- Task to carry out:
Print the records below exactly. Omit every picture.

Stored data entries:
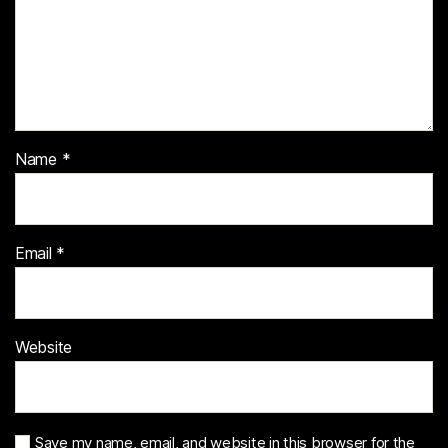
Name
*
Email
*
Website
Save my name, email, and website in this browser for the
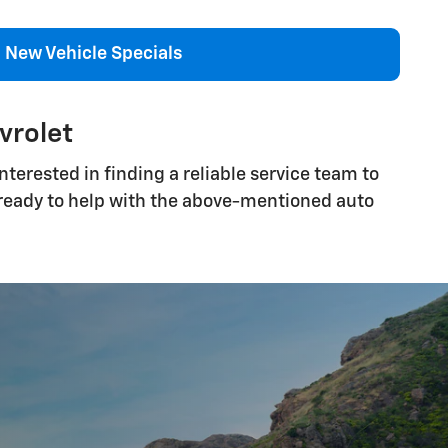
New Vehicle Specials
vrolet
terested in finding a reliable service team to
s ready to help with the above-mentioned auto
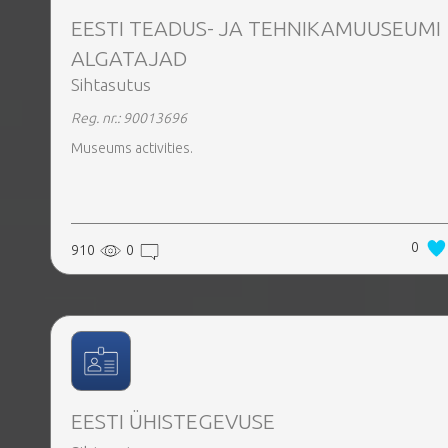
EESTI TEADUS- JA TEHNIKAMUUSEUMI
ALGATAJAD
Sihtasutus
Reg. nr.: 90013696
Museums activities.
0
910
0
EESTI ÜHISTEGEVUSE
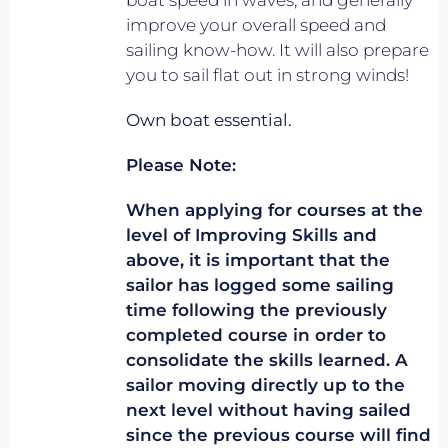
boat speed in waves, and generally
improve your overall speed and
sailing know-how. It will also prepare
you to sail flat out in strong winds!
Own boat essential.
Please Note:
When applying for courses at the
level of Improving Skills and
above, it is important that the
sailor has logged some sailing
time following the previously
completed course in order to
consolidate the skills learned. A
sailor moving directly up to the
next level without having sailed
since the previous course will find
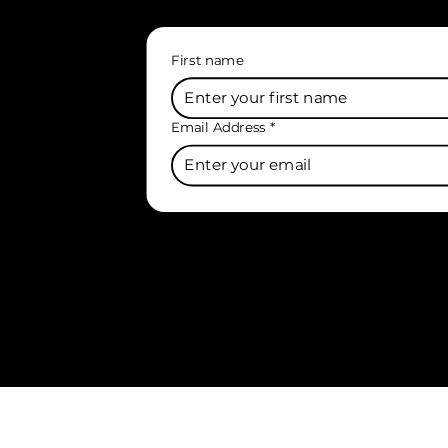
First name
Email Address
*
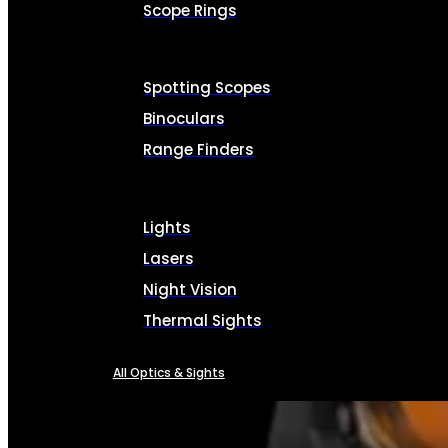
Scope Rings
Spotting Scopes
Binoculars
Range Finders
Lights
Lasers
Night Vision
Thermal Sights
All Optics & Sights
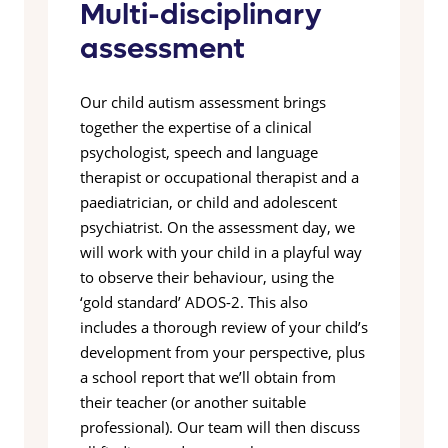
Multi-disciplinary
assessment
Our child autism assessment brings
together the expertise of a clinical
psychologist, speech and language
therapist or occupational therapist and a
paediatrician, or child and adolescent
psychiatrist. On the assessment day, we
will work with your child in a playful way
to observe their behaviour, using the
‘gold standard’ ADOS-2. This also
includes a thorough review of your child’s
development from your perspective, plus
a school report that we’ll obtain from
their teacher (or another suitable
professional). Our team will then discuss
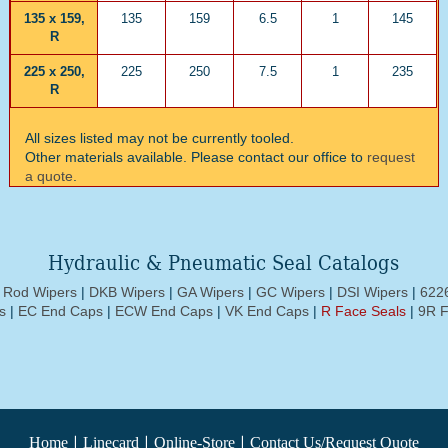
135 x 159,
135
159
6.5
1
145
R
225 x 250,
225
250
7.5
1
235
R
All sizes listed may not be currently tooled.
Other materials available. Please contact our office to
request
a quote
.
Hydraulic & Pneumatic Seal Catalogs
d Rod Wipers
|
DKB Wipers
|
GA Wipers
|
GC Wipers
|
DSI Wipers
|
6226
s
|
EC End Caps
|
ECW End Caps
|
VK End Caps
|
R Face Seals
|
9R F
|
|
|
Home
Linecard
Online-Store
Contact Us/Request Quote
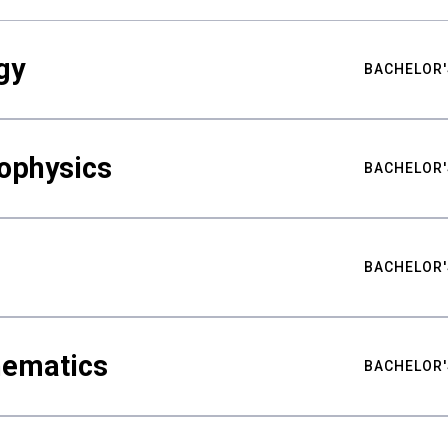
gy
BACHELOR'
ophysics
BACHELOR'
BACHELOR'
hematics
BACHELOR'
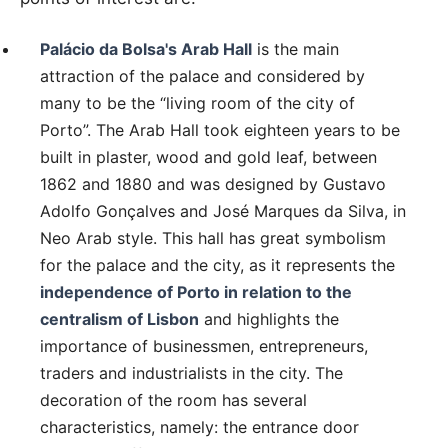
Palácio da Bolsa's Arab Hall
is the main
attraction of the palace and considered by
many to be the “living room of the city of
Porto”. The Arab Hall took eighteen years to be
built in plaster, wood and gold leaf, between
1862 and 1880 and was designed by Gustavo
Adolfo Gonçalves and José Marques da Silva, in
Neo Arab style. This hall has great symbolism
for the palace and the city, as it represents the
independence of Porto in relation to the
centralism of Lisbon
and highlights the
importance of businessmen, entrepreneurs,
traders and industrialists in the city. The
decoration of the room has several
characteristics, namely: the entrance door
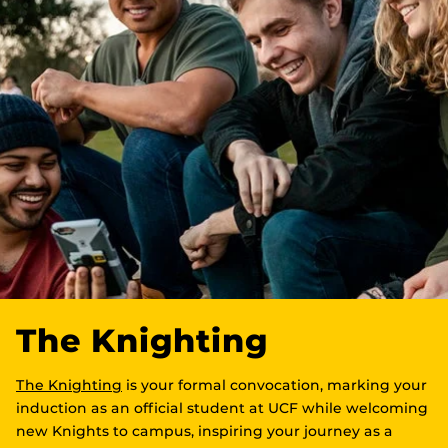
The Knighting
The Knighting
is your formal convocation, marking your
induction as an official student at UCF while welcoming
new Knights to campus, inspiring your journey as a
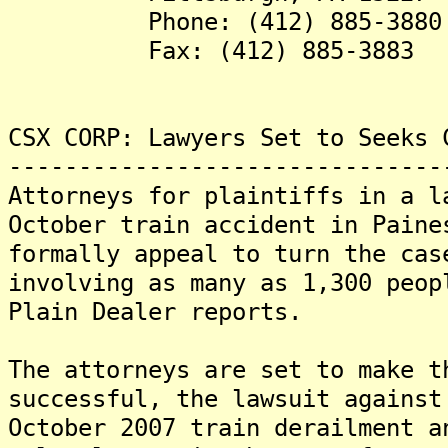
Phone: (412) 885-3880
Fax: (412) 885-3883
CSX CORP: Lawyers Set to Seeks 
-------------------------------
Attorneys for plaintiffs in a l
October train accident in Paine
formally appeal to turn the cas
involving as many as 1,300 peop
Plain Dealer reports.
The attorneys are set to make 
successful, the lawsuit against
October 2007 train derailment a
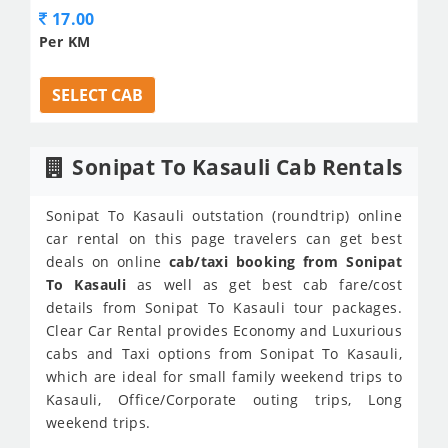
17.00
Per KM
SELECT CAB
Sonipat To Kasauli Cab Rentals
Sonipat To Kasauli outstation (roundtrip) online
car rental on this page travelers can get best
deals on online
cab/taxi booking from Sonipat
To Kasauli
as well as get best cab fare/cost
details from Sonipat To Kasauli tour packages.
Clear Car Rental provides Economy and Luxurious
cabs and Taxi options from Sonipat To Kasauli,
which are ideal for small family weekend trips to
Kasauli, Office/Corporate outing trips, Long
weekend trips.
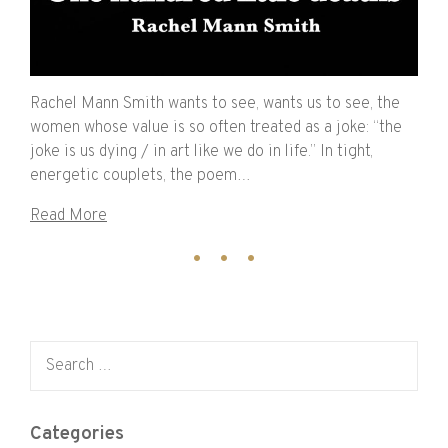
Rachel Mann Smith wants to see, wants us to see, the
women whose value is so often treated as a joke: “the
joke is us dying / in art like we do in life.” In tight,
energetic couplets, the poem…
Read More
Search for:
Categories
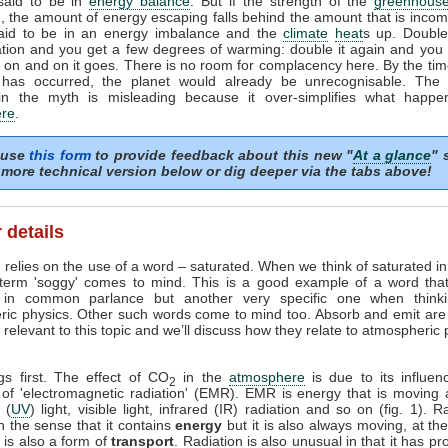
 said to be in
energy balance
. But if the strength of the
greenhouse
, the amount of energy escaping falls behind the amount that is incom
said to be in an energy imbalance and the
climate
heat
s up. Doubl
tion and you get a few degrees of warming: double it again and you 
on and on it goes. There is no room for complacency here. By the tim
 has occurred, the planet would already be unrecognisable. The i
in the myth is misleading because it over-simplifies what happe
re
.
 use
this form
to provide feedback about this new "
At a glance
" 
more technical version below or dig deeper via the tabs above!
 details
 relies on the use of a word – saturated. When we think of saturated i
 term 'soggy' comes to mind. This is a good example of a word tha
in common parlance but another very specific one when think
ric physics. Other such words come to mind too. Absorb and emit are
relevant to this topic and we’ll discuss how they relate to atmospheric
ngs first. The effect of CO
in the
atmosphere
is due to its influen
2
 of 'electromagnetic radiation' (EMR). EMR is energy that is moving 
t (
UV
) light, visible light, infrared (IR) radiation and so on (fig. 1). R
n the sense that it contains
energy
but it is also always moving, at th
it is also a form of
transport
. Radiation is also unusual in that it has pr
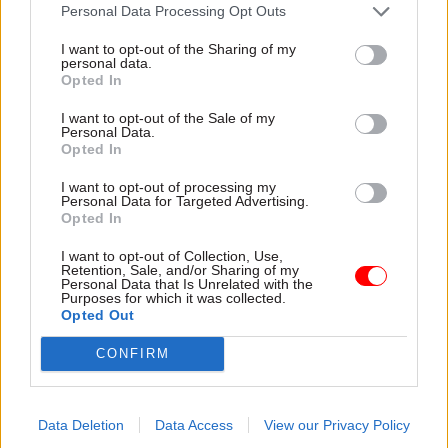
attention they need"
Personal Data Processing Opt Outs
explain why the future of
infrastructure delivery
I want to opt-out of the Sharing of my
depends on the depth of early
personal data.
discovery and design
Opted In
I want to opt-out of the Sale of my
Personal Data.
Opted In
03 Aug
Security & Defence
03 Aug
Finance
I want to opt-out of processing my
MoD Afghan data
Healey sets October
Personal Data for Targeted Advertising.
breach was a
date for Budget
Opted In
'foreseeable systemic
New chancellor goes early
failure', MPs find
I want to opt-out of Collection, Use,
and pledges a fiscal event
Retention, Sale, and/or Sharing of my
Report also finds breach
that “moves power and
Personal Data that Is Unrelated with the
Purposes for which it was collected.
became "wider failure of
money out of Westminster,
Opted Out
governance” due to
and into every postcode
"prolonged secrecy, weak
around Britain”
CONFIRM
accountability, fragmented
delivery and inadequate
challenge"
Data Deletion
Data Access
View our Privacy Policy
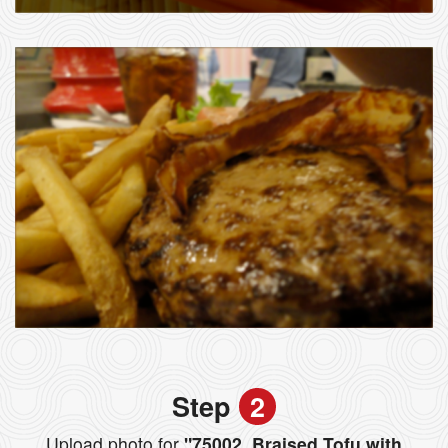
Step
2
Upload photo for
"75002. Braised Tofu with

- Task output:
Name
*
Email
*
Website
Save my name, email, and website in this browser for the
New Vehicle Specials
vrolet
terested in finding a reliable service team to
s ready to help with the above-mentioned auto
EESTI TEADUS- JA TEHNIKAMUUSEUMI
ALGATAJAD
Sihtasutus
Reg. nr.: 90013696
Museums activities.
0
910
0
EESTI ÜHISTEGEVUSE
boat speed in waves, and generally
improve your overall speed and
sailing know-how. It will also prepare
you to sail flat out in strong winds!
Own boat essential.
Please Note:
When applying for courses at the
level of Improving Skills and
above, it is important that the
sailor has logged some sailing
time following the previously
completed course in order to
consolidate the skills learned. A
sailor moving directly up to the
next level without having sailed
since the previous course will find
First name
Email Address
*
Scope Rings
Spotting Scopes
Binoculars
Range Finders
Lights
Lasers
Night Vision
Thermal Sights
All Optics & Sights
Multi-disciplinary
assessment
Our child autism assessment brings
together the expertise of a clinical
psychologist, speech and language
therapist or occupational therapist and a
paediatrician, or child and adolescent
psychiatrist. On the assessment day, we
will work with your child in a playful way
to observe their behaviour, using the
‘gold standard’ ADOS-2. This also
includes a thorough review of your child’s
development from your perspective, plus
a school report that we’ll obtain from
their teacher (or another suitable
professional). Our team will then discuss
135 x 159,
135
159
6.5
1
145
R
225 x 250,
225
250
7.5
1
235
R
All sizes listed may not be currently tooled.
Other materials available. Please contact our office to
request
a quote
.
Hydraulic & Pneumatic Seal Catalogs
d Rod Wipers
|
DKB Wipers
|
GA Wipers
|
GC Wipers
|
DSI Wipers
|
6226
s
|
EC End Caps
|
ECW End Caps
|
VK End Caps
|
R Face Seals
|
9R F
|
|
|
Home
Linecard
Online-Store
Contact Us/Request Quote
gy
BACHELOR'
ophysics
BACHELOR'
BACHELOR'
hematics
BACHELOR'
Palácio da Bolsa's Arab Hall
is the main
attraction of the palace and considered by
many to be the “living room of the city of
Porto”. The Arab Hall took eighteen years to be
built in plaster, wood and gold leaf, between
1862 and 1880 and was designed by Gustavo
Adolfo Gonçalves and José Marques da Silva, in
Neo Arab style. This hall has great symbolism
for the palace and the city, as it represents the
independence of Porto in relation to the
centralism of Lisbon
and highlights the
importance of businessmen, entrepreneurs,
traders and industrialists in the city. The
decoration of the room has several
characteristics, namely: the entrance door
The Knighting
The Knighting
is your formal convocation, marking your
induction as an official student at UCF while welcoming
new Knights to campus, inspiring your journey as a
Phone: (412) 885-3880
Fax: (412) 885-3883
CSX CORP: Lawyers Set to Seeks 
-------------------------------
Attorneys for plaintiffs in a l
October train accident in Paine
formally appeal to turn the cas
involving as many as 1,300 peop
Plain Dealer reports.
The attorneys are set to make 
successful, the lawsuit against
October 2007 train derailment a
17.00
Per KM
SELECT CAB
Sonipat To Kasauli Cab Rentals
Sonipat To Kasauli outstation (roundtrip) online
car rental on this page travelers can get best
deals on online
cab/taxi booking from Sonipat
To Kasauli
as well as get best cab fare/cost
details from Sonipat To Kasauli tour packages.
Clear Car Rental provides Economy and Luxurious
cabs and Taxi options from Sonipat To Kasauli,
which are ideal for small family weekend trips to
Kasauli, Office/Corporate outing trips, Long
weekend trips.
Rachel Mann Smith wants to see, wants us to see, the
women whose value is so often treated as a joke: “the
joke is us dying / in art like we do in life.” In tight,
energetic couplets, the poem…
Read More
Search for:
Categories
 said to be in
energy balance
. But if the strength of the
greenhouse
, the amount of energy escaping falls behind the amount that is incom
said to be in an energy imbalance and the
climate
heat
s up. Doubl
tion and you get a few degrees of warming: double it again and you 
on and on it goes. There is no room for complacency here. By the tim
 has occurred, the planet would already be unrecognisable. The i
in the myth is misleading because it over-simplifies what happe
re
.
 use
this form
to provide feedback about this new "
At a glance
" 
more technical version below or dig deeper via the tabs above!
 details
 relies on the use of a word – saturated. When we think of saturated i
 term 'soggy' comes to mind. This is a good example of a word tha
in common parlance but another very specific one when think
ric physics. Other such words come to mind too. Absorb and emit are
relevant to this topic and we’ll discuss how they relate to atmospheric
ngs first. The effect of CO
in the
atmosphere
is due to its influen
2
 of 'electromagnetic radiation' (EMR). EMR is energy that is moving 
t (
UV
) light, visible light, infrared (IR) radiation and so on (fig. 1). R
n the sense that it contains
energy
but it is also always moving, at th
it is also a form of
transport
. Radiation is also unusual in that it has pr
attention they need"
Personal Data Processing Opt Outs
explain why the future of
infrastructure delivery
I want to opt-out of the Sharing of my
depends on the depth of early
personal data.
discovery and design
Opted In
I want to opt-out of the Sale of my
Personal Data.
Opted In
03 Aug
Security & Defence
03 Aug
Finance
I want to opt-out of processing my
MoD Afghan data
Healey sets October
Personal Data for Targeted Advertising.
breach was a
date for Budget
Opted In
'foreseeable systemic
New chancellor goes early
failure', MPs find
I want to opt-out of Collection, Use,
and pledges a fiscal event
Retention, Sale, and/or Sharing of my
Report also finds breach
that “moves power and
Personal Data that Is Unrelated with the
Purposes for which it was collected.
became "wider failure of
money out of Westminster,
Opted Out
governance” due to
and into every postcode
"prolonged secrecy, weak
around Britain”
CONFIRM
accountability, fragmented
delivery and inadequate
challenge"
Data Deletion
Data Access
View our Privacy Policy
Step
2
Upload photo for
"75002. Braised Tofu with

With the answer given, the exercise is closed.